Correlation Between Okta and Group 6
Can any of the company-specific risk be diversified away by investing in both Okta and Group 6 at the same time? Although using a correlation coefficient on its own may not help to predict future stock returns, this module helps to understand the diversifiable risk of combining Okta and Group 6 into the same portfolio, which is an essential part of the fundamental portfolio management process.
By analyzing existing cross correlation between Okta Inc and Group 6 Metals, you can compare the effects of market volatilities on Okta and Group 6 and check how they will diversify away market risk if combined in the same portfolio for a given time horizon. You can also utilize pair trading strategies of matching a long position in Okta with a short position of Group 6. Check out your portfolio center. Please also check ongoing floating volatility patterns of Okta and Group 6.
Diversification Opportunities for Okta and Group 6
Poor diversification
The 3 months correlation between Okta and Group is 0.66. Overlapping area represents the amount of risk that can be diversified away by holding Okta Inc and Group 6 Metals in the same portfolio, assuming nothing else is changed. The correlation between historical prices or returns on Group 6 Metals and Okta is a relative statistical measure of the degree to which these equity instruments tend to move together. The correlation coefficient measures the extent to which returns on Okta Inc are associated (or correlated) with Group 6. Values of the correlation coefficient range from -1 to +1, where. The correlation of zero (0) is possible when the price movement of Group 6 Metals has no effect on the direction of Okta i.e., Okta and Group 6 go up and down completely randomly.
Pair Corralation between Okta and Group 6
If you would invest 7,399 in Okta Inc on August 28, 2024 and sell it today you would earn a total of 284.00 from holding Okta Inc or generate 3.84% return on investment over 90 days.
Time Period | 3 Months [change] |
Direction | Moves Together |
Strength | Significant |
Accuracy | 100.0% |
Values | Daily Returns |
Okta Inc vs.

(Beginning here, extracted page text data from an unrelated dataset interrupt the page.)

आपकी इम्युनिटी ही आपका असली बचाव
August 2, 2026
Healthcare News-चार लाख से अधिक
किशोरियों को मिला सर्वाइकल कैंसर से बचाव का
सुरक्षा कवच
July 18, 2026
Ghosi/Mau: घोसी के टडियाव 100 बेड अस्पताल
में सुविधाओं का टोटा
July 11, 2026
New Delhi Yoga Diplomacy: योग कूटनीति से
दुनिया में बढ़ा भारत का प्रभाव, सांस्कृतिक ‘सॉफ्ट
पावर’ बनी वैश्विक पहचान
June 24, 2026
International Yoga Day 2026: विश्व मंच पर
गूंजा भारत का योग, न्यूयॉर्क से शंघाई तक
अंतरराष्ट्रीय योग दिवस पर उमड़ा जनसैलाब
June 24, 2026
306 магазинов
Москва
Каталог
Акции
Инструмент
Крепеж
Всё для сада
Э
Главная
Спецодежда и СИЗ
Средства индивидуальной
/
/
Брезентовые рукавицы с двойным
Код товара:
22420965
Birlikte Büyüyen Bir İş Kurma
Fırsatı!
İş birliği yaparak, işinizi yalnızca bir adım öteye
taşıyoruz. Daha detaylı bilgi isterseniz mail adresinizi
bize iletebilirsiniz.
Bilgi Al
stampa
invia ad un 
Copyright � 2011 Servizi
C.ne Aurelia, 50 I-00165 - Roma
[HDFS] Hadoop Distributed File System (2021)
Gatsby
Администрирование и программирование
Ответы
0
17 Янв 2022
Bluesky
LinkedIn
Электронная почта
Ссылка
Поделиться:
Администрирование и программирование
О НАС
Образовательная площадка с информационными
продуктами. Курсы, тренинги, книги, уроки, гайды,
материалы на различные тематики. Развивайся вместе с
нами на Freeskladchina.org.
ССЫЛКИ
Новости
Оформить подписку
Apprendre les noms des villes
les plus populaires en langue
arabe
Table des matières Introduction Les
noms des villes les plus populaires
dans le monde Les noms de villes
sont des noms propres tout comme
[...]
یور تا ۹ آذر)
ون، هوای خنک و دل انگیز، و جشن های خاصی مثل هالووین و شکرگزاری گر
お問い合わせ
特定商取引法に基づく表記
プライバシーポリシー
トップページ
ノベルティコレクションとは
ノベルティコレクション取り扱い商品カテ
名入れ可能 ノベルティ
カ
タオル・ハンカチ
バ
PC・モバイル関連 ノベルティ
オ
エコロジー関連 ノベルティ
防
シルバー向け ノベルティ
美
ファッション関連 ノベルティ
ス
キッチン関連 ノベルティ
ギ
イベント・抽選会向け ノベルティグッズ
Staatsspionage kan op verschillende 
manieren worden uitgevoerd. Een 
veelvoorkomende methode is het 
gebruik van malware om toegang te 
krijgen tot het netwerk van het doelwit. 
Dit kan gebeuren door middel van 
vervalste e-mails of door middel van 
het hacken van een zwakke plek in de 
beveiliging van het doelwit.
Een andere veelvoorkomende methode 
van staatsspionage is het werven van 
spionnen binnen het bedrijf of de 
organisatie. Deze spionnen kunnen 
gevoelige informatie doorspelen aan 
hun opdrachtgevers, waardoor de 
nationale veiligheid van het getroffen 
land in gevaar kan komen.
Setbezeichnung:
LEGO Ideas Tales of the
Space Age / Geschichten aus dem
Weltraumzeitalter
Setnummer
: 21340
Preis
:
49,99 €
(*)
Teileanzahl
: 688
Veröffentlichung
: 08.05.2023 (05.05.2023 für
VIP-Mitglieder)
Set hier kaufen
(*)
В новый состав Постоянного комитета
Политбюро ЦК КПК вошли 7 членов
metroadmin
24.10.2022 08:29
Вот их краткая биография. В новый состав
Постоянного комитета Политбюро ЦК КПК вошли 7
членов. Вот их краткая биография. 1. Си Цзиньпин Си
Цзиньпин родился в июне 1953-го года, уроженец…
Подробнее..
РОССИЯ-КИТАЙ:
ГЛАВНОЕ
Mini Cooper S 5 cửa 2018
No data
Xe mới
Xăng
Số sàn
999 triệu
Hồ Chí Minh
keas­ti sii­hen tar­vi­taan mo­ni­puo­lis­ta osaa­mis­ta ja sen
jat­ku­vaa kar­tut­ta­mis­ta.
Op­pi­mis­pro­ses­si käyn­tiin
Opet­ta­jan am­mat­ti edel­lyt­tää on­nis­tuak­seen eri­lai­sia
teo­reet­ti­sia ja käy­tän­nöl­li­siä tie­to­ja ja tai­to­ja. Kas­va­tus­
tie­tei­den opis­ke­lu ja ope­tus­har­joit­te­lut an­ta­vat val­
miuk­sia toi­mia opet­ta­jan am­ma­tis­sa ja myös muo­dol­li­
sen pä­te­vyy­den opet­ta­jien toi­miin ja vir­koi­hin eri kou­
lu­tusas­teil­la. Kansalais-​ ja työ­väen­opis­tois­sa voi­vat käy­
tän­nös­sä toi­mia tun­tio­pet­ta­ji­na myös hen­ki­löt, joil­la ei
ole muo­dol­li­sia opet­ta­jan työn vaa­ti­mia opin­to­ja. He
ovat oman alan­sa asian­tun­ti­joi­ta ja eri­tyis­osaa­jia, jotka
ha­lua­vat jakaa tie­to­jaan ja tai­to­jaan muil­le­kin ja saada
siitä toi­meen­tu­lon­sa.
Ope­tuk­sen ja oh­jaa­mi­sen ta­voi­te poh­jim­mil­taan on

Group 6 Metals
Performance |
Timeline |
Okta Inc |
Group 6 Metals |
Okta and Group 6 Volatility Contrast
Predicted Return Density |
Returns |
Pair Trading with Okta and Group 6
The main advantage of trading using opposite Okta and Group 6 positions is that it hedges away some unsystematic risk. Because of two separate transactions, even if Okta position performs unexpectedly, Group 6 can make up some of the losses. Pair trading also minimizes risk from directional movements in the market. For example, if an entire industry or sector drops because of unexpected headlines, the short position in Group 6 will offset losses from the drop in Group 6's long position.The idea behind Okta Inc and Group 6 Metals pairs trading is to make the combined position market-neutral, meaning the overall market's direction will not affect its win or loss (or potential downside or upside). This can be achieved by designing a pairs trade with two highly correlated stocks or equities that operate in a similar space or sector, making it possible to obtain profits through simple and relatively low-risk investment.Group 6 vs. Northern Star Resources | Group 6 vs. Evolution Mining | Group 6 vs. Bluescope Steel | Group 6 vs. Sandfire Resources NL |
Check out your portfolio center.Note that this page's information should be used as a complementary analysis to find the right mix of equity instruments to add to your existing portfolios or create a brand new portfolio. You can also try the Share Portfolio module to track or share privately all of your investments from the convenience of any device.